Nun gehörte Charlotte Löwensköld zu den Menschen, die immer gleich sagen, was ihnen durch den Kopf geht. Und eines Tages bei einer Gesellschaft in der Propstei, wozu viele Gäste gebeten waren, wollte es der Zufall, daß Schagerström mit seinem prächtigen schwarzen Viererzug und dem betreßten Lakai auf dem Bock neben dem Kutscher am Hause vorüberfuhr. Natürlich sprang alles an die Fenster, um Schagerström nachzusehen, solange noch ein Schimmer von ihm zu erhaschen war. Als er ganz verschwunden war, wandte sich Charlotte Löwensköld an ihren Verlobten, der weiter zurück im Zimmer stand, und rief so laut, daß alle Anwesenden es hören konnten: »Das sag’ ich dir, Karl Artur, so lieb’ ich dich auch habe – wenn Schagerström um mich anhält, nehm’ ich ihn!«
Jedermann wußte recht gut, daß Charlotte niemals Schagerström bekommen konnte, und so lachten alle herzlich. Und der Bräutigam lachte mit, denn das wußte er, Charlotte hatte diesen Ausspruch nur getan, um die Gäste zu belustigen. Sie selber sah aus, als ob sie über das, was ihr so herausgefahren war, bestürzt wäre; aber es war doch nicht ganz sicher, ob sie nicht einen kleinen Hintergedanken dabei gehabt hatte. Sie wollte vielleicht den guten Karl Artur ein wenig aufrütteln und ihm den Gedanken an das Lektorat nahelegen.

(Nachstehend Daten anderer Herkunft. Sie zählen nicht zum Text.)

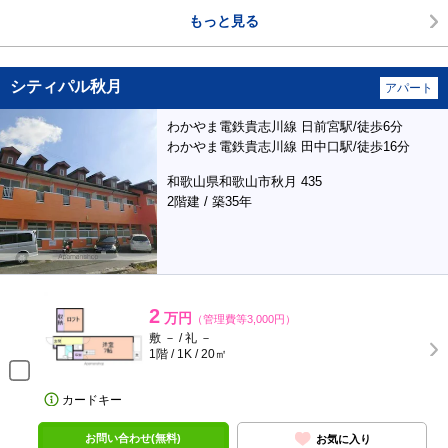
もっと見る
シティパル秋月
アパート
わかやま電鉄貴志川線 日前宮駅/徒歩6分
わかやま電鉄貴志川線 田中口駅/徒歩16分
和歌山県和歌山市秋月 435
2階建 / 築35年
2
万円
（管理費等3,000円）
敷 － / 礼 －
1階 / 1K / 20㎡
カードキー
お問い合わせ(無料)
お気に入り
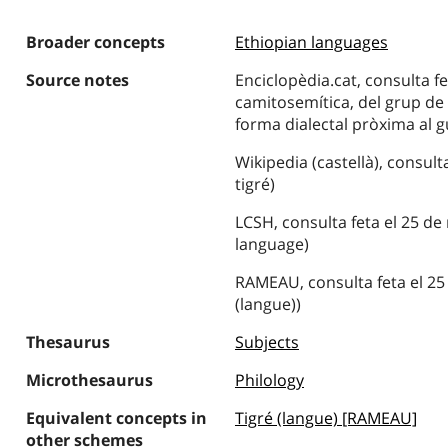
Broader concepts
Ethiopian languages
Source notes
Enciclopèdia.cat, consulta f
camitosemítica, del grup de
forma dialectal pròxima al g
Wikipedia (castellà), consult
tigré)
LCSH, consulta feta el 25 de
language)
RAMEAU, consulta feta el 25
(langue))
Thesaurus
Subjects
Microthesaurus
Philology
Equivalent concepts in
Tigré (langue) [RAMEAU]
other schemes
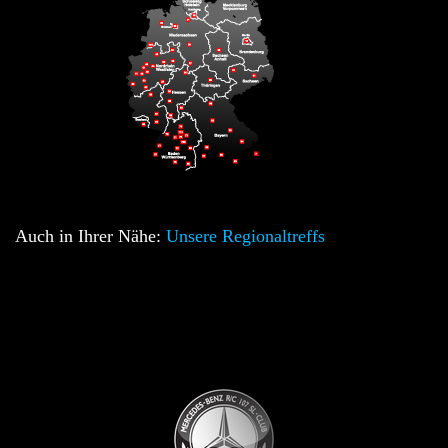
Auch in Ihrer Nähe:
Unsere Regionaltreffs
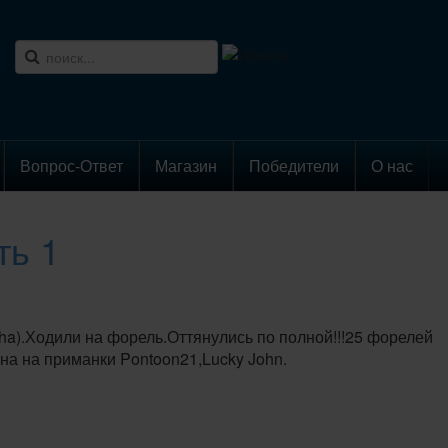
Вопрос-Ответ
Магазин
Победители
О нас
ть 1
ha).Ходили на форель.Оттянулись по полной!!!25 форелей
на на приманки Pontoon21,Lucky John.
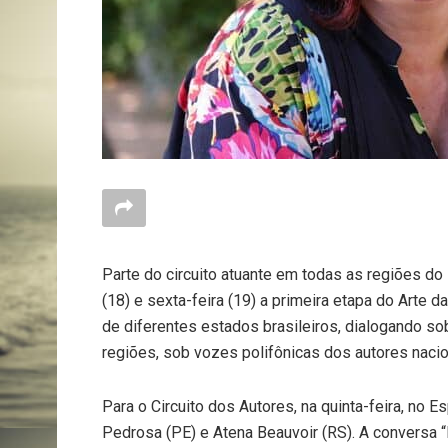
Parte do circuito atuante em todas as regiões do 
(18) e sexta-feira (19) a primeira etapa do Arte 
de diferentes estados brasileiros, dialogando sob
regiões, sob vozes polifônicas dos autores nacio
Para o Circuito dos Autores, na quinta-feira, no E
Pedrosa (PE) e Atena Beauvoir (RS). A conversa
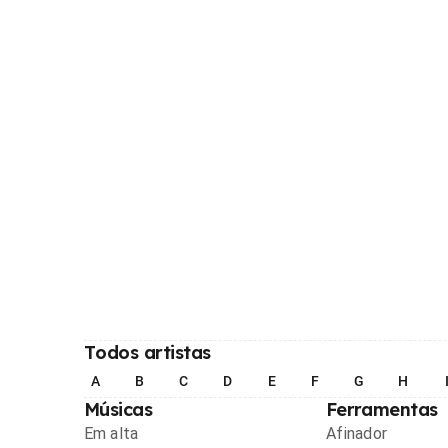
Todos artistas
A
B
C
D
E
F
G
H
Músicas
Ferramentas
Em alta
Afinador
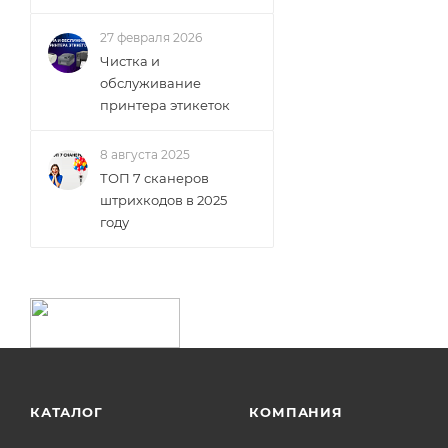
27 февраля 2026
Чистка и
обслуживание
принтера этикеток
8 августа 2025
ТОП 7 сканеров
штрихкодов в 2025
году
КАТАЛОГ
КОМПАНИЯ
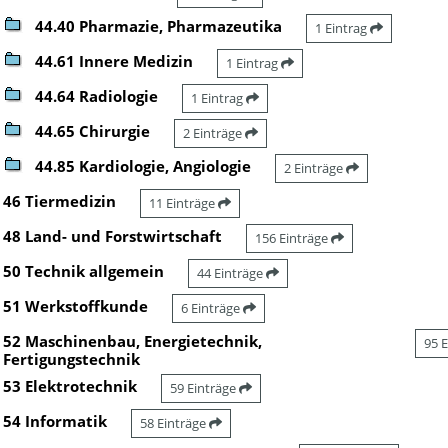
44.40 Pharmazie, Pharmazeutika
1 Eintrag
44.61 Innere Medizin
1 Eintrag
44.64 Radiologie
1 Eintrag
44.65 Chirurgie
2 Einträge
44.85 Kardiologie, Angiologie
2 Einträge
46 Tiermedizin
11 Einträge
48 Land- und Forstwirtschaft
156 Einträge
50 Technik allgemein
44 Einträge
51 Werkstoffkunde
6 Einträge
52 Maschinenbau, Energietechnik,
95 
Fertigungstechnik
53 Elektrotechnik
59 Einträge
54 Informatik
58 Einträge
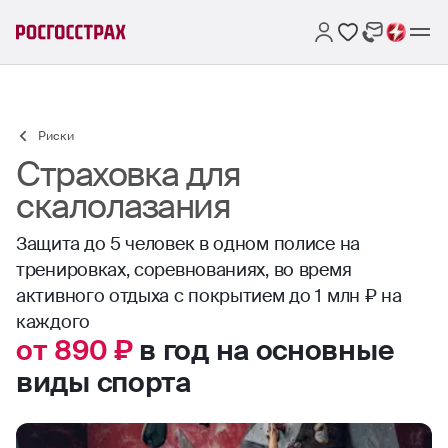
Риски
Страховка для
скалолазания
Защита до 5 человек в одном полисе на
тренировках, соревнованиях, во время
активного отдыха с покрытием до 1 млн ₽ на
каждого
от 890 ₽
в год на основные
виды спорта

Schagerström war noch tief in seine Trauer versenkt und dachte an keine zweite Ehe. Aber durch seine Arbeit, die ihn mit vielen Menschen in Verbindung brachte, bekam er bald allerlei Bekannte und Freunde, die ihm zuredeten, sich wieder zu verheiraten. Er lehnte es ab, da er viel zu unliebenswürdig und langweilig sei, als daß ihn irgendein Mädchen haben wollte, und legte den Versicherungen des Gegenteils auch keinen Wert bei. Eines Tages kam indes die Rede doch wieder auf diese Sache, und zwar bei einem großen geschäftlichen Mittagessen, woran Schagerström gezwungenermaßen teilnahm, und als er in gewohnter Weise abwehrte, erzählte einer seiner Nachbarn aus Korskyrka von dem jungen Mädchen, die ihrem Verlobten den Laufpaß geben wolle, wenn Schagerström um sie werben würde. Es war eine sehr muntere Mittagsgesellschaft, man lachte herzlich über die Geschichte und behandelte sie als einen lustigen Scherz, genau wie in der Propstei.
Um die Wahrheit zu sagen, so hatte Schagerström schon oft die Schwierigkeiten, ohne Hausfrau auszukommen, empfunden; aber er liebte die Verstorbene noch immer, und schon der Gedanke, ihren Platz von einer anderen ausgefüllt zu sehen, flößte ihm Widerwillen ein.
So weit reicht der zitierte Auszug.